Reduction of energy consumption of green plywood production by implementing high-efficiency thermal conductive bio-adhesive: Assessment from pilot-scaled application

Abstract

The development of high-performance protein based non-formaldehyde adhesives is hindered by poor adhesive properties and undesirable curing rate. This study aims at preparing energy-saving plywood composites using an eco-friendly soy protein adhesive (SPA) at a pilot scale, while significantly improving the hot-pressing energy efficiency and plywood properties. Hence, a novel type of hybrid soy protein-inorganic adhesive (SPA-LBN@KF) formulation based on the mineral functionalized kenaf fibers (LBN@KF) was developed, in which, kenaf fibers (KF) were in-situ anchored by highly thermal conductive hexagonal boron nitride (h-BN) particles. The characteristics of the tailored LBN@KF fibers were examined to explore the synergistic reinforcement effects between the protein cross-linking network and the wood substrate during the resin curing.
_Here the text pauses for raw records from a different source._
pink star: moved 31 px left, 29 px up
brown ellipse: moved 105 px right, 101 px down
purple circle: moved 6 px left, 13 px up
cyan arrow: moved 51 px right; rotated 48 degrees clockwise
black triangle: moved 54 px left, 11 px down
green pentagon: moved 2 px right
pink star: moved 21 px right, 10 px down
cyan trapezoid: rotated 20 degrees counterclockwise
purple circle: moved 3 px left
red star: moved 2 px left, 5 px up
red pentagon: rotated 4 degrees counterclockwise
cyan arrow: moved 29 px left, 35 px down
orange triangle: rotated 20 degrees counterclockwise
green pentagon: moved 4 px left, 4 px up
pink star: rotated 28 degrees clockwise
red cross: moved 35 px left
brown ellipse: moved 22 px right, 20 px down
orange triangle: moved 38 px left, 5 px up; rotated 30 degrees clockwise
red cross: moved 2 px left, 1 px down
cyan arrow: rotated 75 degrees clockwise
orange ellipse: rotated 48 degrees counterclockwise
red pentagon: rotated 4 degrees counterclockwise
The thermal analysis revealed that the LBN@KF induced thermal conductive networks were formed during the plywood pressing, which increased the thermo-curing rate of the SPA-LBN@KF resin.The proposed adhesive formulation could be used to make full-size plywood at a pilot-scale. In the pilot-scale test, it was quantitatively demonstrated that the energy consumption of the plywood pressing step decreased by 23–27% compared to the conventional pressing method. The produced plywood specimens exhibited relatively high bonding strength (1.57 ± 0.11 MPa for wet shear strength), which met the minimum requirements specified by the GB/T 9846.3–2004 standards. These findings demonstrated that the applied multifunctional reinforcements in the thermosetting resin not only improved the adhesion properties of the adhesives, but also promoted the practical application of bio-adhesive to the wood-based products.